(Stored items)
-- Opening Marker --
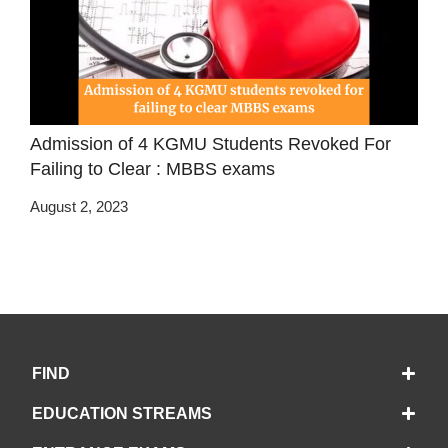
Admission of 4 KGMU Students Revoked For
Failing to Clear : MBBS exams
August 2, 2023
FIND
EDUCATION STREAMS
-- Closing Marker --
Write out every line above exactly, minus images.

→ THE COMPLETED TASK:
Admission of 4 KGMU Students Revoked For
Failing to Clear : MBBS exams
August 2, 2023
FIND
EDUCATION STREAMS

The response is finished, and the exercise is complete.